Service Description
Quantitative proteomics refers to the identification and quantification analysis of proteins in two or more samples to obtain the differential expression and function information of relevant proteins. It plays an important research role in the prevention, diagnosis, prognosis and efficacy monitoring of diseases, and can be used to help develop new therapeutic drugs.

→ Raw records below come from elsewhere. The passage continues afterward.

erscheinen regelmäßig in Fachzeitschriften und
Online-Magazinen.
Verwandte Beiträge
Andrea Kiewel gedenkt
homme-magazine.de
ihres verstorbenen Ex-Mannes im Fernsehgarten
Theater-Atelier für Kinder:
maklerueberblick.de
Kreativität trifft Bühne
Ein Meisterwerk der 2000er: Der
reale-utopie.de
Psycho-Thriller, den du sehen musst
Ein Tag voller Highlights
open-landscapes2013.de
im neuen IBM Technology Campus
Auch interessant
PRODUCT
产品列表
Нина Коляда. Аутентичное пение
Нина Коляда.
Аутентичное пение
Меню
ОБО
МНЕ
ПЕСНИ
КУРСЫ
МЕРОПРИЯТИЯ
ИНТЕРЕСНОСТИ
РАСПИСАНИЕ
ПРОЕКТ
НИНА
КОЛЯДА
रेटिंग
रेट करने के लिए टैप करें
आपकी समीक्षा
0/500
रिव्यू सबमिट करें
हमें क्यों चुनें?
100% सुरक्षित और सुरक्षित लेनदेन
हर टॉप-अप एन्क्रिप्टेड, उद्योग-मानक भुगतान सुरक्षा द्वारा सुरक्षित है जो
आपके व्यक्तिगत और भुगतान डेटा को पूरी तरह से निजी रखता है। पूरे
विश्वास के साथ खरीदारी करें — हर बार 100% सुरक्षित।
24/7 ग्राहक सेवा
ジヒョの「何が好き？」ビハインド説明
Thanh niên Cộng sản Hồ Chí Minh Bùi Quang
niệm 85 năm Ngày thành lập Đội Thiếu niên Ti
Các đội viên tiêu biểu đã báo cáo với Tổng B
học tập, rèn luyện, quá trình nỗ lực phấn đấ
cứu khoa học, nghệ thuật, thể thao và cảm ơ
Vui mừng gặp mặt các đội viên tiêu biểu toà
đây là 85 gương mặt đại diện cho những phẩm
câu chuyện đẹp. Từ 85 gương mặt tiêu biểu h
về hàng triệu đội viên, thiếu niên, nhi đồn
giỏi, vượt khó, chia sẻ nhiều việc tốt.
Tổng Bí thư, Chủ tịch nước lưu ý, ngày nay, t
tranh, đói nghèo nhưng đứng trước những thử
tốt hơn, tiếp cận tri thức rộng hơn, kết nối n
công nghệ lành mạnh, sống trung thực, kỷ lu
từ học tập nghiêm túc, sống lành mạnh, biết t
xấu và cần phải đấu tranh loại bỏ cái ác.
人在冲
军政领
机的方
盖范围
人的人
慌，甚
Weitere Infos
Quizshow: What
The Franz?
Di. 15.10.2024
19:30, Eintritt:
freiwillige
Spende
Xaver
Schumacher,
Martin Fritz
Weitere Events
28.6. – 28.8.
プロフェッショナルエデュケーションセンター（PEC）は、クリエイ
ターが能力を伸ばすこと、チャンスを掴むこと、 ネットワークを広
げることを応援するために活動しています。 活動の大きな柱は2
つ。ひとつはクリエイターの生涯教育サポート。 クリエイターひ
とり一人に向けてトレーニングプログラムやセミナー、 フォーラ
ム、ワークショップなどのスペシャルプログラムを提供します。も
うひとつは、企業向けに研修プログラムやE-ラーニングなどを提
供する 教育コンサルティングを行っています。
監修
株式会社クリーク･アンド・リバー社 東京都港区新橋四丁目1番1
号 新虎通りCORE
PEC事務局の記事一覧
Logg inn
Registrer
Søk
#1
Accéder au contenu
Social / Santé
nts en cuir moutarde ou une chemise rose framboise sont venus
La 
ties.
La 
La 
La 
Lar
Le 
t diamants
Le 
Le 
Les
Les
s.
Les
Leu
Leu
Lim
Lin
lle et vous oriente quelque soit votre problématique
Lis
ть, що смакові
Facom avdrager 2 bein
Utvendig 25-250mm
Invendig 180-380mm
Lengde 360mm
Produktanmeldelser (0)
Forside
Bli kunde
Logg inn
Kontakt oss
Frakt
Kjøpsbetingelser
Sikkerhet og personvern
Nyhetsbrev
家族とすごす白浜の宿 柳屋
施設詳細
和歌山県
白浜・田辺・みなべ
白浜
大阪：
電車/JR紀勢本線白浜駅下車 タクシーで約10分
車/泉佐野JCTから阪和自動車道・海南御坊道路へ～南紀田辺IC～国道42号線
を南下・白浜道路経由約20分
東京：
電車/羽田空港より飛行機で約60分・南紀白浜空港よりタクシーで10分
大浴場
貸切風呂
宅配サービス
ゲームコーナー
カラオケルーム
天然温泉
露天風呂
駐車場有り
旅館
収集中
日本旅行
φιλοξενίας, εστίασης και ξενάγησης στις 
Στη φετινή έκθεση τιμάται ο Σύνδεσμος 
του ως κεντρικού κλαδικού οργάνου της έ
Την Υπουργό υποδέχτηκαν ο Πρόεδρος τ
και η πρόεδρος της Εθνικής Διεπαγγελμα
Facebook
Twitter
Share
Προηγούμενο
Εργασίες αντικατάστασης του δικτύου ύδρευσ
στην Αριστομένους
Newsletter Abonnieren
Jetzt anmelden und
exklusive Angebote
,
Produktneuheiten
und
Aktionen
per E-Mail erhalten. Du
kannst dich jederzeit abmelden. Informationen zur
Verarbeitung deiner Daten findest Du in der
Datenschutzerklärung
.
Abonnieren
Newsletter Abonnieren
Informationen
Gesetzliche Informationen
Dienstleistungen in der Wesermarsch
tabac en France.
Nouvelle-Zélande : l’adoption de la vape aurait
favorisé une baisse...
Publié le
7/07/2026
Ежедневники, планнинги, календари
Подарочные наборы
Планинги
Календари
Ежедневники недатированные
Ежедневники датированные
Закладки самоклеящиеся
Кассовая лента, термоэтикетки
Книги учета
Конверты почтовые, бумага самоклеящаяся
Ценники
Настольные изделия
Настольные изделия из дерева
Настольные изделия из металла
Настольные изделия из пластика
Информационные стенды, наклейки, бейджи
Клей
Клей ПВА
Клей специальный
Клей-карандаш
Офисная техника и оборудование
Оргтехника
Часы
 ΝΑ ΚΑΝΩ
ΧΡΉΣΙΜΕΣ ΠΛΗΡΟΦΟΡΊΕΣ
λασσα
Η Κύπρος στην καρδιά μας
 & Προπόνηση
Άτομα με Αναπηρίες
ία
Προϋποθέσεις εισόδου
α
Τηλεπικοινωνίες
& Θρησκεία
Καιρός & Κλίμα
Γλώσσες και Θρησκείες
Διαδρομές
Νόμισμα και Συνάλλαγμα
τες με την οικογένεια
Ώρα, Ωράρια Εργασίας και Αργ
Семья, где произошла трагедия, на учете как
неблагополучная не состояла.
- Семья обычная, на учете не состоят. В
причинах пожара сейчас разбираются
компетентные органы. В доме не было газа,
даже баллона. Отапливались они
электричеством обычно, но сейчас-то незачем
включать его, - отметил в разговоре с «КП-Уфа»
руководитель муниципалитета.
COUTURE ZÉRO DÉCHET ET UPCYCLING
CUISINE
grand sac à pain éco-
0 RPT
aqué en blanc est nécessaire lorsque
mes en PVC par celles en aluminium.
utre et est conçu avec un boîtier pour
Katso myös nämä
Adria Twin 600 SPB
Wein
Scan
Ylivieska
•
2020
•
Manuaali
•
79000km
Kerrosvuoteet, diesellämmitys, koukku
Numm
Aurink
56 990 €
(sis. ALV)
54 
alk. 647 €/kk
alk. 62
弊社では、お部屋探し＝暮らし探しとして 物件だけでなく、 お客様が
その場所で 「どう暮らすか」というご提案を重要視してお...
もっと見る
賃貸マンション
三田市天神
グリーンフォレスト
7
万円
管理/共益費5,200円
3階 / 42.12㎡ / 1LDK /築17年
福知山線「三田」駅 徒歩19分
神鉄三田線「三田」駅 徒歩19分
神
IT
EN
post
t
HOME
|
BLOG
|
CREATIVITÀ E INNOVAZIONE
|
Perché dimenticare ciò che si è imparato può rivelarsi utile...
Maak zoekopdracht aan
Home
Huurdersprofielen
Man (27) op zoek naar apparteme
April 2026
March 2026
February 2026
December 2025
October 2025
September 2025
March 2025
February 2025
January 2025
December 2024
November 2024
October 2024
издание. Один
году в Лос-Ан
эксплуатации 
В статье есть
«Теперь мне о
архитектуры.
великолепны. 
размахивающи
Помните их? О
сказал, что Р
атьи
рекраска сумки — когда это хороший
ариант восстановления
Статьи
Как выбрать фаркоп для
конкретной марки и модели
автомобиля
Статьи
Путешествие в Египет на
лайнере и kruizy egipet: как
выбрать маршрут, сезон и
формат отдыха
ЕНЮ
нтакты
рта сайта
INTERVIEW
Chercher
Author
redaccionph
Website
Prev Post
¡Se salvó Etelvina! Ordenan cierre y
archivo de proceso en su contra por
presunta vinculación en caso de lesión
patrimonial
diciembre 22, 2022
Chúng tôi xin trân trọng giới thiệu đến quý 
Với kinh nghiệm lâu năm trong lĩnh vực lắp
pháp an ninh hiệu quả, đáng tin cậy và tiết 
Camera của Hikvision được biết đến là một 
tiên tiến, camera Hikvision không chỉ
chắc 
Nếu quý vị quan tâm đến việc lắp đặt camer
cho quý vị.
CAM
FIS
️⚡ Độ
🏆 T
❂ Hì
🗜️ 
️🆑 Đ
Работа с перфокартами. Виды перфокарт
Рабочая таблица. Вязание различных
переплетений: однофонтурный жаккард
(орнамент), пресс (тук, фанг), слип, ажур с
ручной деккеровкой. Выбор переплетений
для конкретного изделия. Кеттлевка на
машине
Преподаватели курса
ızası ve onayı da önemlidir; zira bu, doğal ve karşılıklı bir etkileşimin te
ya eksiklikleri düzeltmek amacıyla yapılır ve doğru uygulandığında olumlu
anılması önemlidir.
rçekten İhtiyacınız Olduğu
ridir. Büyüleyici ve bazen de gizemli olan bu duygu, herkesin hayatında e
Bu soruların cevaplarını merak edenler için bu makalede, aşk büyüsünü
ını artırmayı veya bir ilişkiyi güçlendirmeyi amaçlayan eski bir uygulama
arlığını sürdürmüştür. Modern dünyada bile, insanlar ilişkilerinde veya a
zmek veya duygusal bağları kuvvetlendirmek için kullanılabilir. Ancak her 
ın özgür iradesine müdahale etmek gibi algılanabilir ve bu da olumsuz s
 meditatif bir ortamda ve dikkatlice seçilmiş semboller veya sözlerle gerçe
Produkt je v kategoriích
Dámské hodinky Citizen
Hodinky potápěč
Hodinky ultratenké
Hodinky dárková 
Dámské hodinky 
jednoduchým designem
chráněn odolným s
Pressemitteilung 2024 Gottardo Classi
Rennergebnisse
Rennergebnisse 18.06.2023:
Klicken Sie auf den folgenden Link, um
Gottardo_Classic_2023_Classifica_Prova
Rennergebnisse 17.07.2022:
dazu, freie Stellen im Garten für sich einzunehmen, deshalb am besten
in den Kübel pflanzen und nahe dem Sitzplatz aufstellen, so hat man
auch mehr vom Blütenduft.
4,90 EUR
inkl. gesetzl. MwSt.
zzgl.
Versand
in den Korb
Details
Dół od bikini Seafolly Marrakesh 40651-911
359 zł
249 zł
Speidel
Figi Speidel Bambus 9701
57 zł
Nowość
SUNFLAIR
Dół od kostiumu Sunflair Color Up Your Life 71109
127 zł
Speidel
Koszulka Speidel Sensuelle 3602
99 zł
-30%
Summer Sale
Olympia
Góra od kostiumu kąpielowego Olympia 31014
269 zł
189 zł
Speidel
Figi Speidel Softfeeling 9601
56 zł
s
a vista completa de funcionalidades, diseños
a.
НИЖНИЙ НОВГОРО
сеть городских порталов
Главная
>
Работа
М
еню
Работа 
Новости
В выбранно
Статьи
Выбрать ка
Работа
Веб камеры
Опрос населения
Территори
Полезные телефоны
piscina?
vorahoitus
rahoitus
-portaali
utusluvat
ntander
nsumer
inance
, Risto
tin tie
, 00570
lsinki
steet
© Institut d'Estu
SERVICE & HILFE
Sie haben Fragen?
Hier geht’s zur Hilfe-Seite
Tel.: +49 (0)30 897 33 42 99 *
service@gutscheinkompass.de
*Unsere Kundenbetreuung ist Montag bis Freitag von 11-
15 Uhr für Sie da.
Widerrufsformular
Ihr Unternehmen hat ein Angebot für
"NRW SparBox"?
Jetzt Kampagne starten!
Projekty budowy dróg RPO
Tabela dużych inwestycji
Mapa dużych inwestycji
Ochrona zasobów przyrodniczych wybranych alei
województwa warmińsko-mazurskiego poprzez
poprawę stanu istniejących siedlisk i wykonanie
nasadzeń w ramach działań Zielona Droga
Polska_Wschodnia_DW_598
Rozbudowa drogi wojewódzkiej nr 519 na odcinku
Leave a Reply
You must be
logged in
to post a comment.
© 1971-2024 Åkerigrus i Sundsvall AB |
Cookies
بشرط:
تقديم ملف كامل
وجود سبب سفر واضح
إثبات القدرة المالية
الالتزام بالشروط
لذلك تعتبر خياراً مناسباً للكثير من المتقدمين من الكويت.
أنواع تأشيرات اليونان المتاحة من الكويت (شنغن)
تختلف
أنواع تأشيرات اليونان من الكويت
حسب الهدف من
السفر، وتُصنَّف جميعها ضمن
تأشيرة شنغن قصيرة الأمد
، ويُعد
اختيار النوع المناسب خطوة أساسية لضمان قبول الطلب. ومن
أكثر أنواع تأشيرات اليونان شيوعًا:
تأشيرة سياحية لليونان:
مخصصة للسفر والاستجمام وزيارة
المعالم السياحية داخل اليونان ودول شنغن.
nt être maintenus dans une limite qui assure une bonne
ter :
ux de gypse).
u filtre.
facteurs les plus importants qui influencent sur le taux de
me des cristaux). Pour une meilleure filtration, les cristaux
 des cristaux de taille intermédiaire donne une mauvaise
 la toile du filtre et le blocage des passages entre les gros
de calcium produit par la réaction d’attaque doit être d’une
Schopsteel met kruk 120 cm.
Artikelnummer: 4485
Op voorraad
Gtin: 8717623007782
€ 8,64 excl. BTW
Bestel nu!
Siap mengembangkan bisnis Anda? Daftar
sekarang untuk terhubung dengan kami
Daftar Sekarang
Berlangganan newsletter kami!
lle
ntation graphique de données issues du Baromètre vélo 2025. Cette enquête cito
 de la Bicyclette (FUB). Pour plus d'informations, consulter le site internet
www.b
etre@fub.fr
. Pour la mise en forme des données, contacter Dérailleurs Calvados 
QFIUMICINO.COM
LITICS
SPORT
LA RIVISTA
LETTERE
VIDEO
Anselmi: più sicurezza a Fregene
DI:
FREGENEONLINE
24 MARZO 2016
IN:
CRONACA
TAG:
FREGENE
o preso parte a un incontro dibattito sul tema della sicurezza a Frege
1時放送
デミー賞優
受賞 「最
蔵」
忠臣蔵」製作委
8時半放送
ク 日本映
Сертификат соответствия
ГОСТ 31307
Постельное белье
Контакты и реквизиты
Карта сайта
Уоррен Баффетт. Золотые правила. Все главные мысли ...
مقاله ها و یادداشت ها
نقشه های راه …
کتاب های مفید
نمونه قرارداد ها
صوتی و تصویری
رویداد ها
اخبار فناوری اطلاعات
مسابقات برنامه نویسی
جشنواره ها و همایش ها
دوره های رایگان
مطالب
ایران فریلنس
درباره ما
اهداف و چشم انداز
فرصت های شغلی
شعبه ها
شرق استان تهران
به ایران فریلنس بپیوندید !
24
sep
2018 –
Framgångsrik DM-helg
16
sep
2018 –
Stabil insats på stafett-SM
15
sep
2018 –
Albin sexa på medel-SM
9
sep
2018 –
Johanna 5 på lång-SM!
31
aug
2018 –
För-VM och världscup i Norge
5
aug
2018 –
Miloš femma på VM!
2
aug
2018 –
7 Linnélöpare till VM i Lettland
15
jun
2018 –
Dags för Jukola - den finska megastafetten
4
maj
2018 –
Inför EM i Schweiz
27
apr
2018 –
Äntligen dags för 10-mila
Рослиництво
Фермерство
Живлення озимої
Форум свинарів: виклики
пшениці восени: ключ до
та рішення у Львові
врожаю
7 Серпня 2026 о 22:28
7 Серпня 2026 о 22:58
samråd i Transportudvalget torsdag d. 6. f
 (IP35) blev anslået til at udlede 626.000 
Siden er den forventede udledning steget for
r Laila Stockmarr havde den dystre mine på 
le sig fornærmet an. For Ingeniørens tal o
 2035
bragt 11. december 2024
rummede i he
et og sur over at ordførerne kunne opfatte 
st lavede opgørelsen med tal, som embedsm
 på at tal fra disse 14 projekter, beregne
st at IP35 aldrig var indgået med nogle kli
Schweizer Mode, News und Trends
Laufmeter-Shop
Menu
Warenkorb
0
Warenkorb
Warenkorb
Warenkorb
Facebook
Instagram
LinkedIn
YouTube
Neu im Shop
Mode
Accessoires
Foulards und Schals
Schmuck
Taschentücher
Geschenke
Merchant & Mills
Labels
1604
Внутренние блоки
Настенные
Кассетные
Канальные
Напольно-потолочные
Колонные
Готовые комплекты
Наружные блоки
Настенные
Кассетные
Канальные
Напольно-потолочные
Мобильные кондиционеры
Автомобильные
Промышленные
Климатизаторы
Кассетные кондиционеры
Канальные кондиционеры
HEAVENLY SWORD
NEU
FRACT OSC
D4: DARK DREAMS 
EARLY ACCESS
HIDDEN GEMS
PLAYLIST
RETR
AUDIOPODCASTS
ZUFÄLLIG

Liquid chromatography – tandem mass spectrometry (LC-MS/MS) is currently the best method for unbiased, high-throughput proteomics analysis. In contrast to label-dependent quantitative proteomics such as the iTRAQ method, label-free data-dependent acquisition (DDA) proteomics doesn’t need to use expensive a stable isotope for labeling of proteins. This allows accurate protein quantification of samples without additional error-prone in vitro labelling reactions and enables fast proteome identification and quantification.
In a typical DDA analysis, the mass spectrometer generates a full-scan mass spectra to determine the molecular weights of peptides and then acquires MS/MS spectra on the N most intense peptide ions. Hundreds of MS/MS spectra can be generated in a single run and downstream data analysis tools are applied for peptide identification and quantification. Since the peptides selected for fragmentation are usually the most abundant peaks in the survey scan, it is easy to cause the loss of low abundance peptides.